Individuals with a super balance of more than $1.6 million will no longer be eligible to make after-tax contributions.

Non-concessional super contributions will be limited to $100,000 per year from July 1, 2017 compared to $180,000 presently, but the legislation allows for catch-up contributions, such as in the case of women returning to work after having a baby.

Labor opposed the catch-up option, arguing it would be used predominantly by men on high incomes, rather than women trying to catch up after taking breaks from the workforce.

"I don't think many women in part-time work returning from maternity leave or a period out of the work force have a lazy $25,000 or more that they seek to put into their retirement," Labor's Jenny McAllister said.
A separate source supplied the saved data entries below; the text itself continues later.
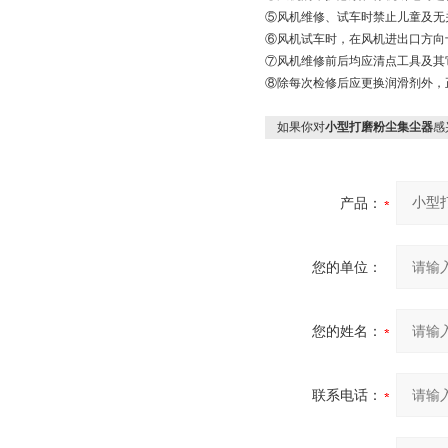
⑤风机维修、试车时禁止儿童及无
⑥风机试车时，在风机进出口方向
⑦风机维修前后均应清点工具及其
⑧除每次检修后应更换润滑剂外，
如果你对
小型打磨粉尘集尘器
感
产品：
您的单位：
您的姓名：
联系电话：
Finance Minister Mathias Cormann said the evidence was "overwhelming" the measure supported predominantly women because their work patterns were disrupted by caring for children and the elderly.

Treasury figures showed 230,000 Australians would benefit from the change in 2019/20.

But Senator Cormann conceded there was no modelling as to how many of those 230,000 would be women.

"We don't have that breakdown," he told parliament.

"Based on everything that we know about the current status of super savings in Australia our expectation is this will significantly improve flexibility and fairness of the system for women."

Asked to provide specific evidence to support the claim that women would be the big winners of the measure, Senator Cormann wasn't able to provide any.

It was "very, very difficult" to work out gender splits on measures like this one, he said.

"You might want me to put a thumb in the air and give you a number but it wouldn't be honest," he said.